I was seated in front of the fan, cross-legged, on the table made from a wooden bed frame. I use the word "made" lightly, because it hadn't really been changed at all from it's bed frame form, there just wasn't a mattress. My host family, noticing my sweat, kept asking me "Windy yes?" (which is a literal translation of their Khmer) I responded yes, and was happy to have the fan until the wood burning stove was placed in the middle of the table in front of me. From what I gathered, this restaurant was basically the Cambodian version of fondue i.e. a little grill over a cement block with a fire underneath. My host sisters roasted beef and vegetables on the grill. It tasted incredible! Then, to my surprise, a gas stove was placed on the table too, along with a variety of vegetables, milk, and broth so that we could make our own soup. The soup was phenomenal too.
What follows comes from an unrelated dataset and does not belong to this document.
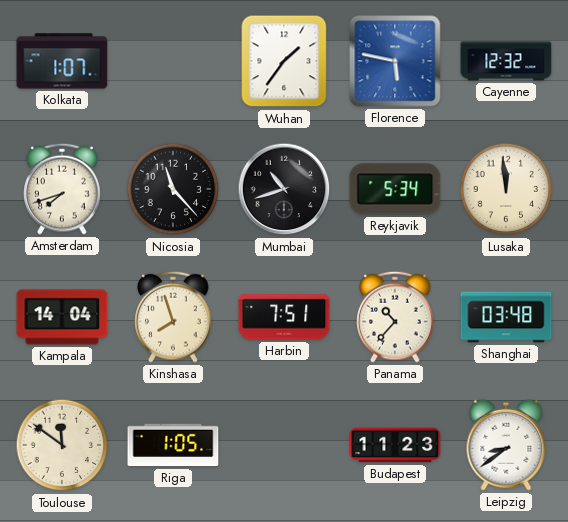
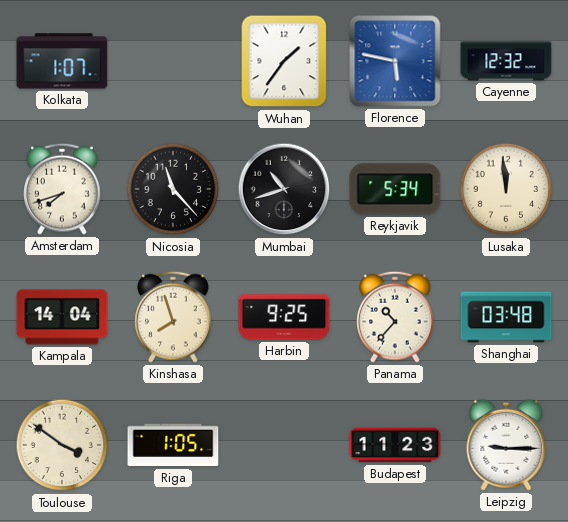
Harbin: 7:51 -> 9:25
Toulouse: 11:51 -> 3:51
Leipzig: 8:39 -> 9:15
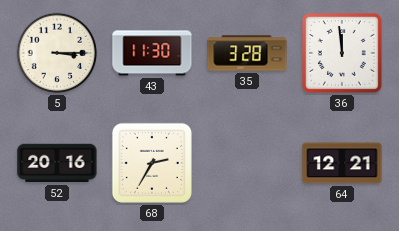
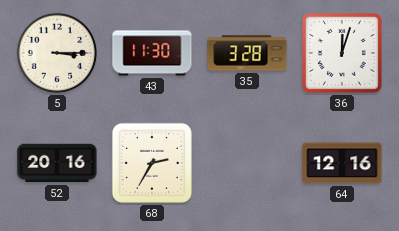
36: 11:59 -> 12:03
64: 12:21 -> 12:16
I found it strange that we went to a restaurant to make food for ourselves which could have been made just as easily at home. I guess we went for the atmosphere (...we were seated outside, under tents, and there were a decent amount of mosquitoes, it was raining too) I really enjoyed the food, and the company. Although there was a little girl, my host brother in law's sister's child, who'd been staying with us for awhile, who screamed bloody murder because she wanted to go home. She annoyed me. We sat around and drank a beer or two afterward, and then rode home together. Pedaling through puddles making faces at the two year old staring at me from the back of a moto.
P.S. I had to leave my host family yesterday and it was tough for me. We managed to become close even without really being able to communicate that much. Living with them was truly a rewarding experience.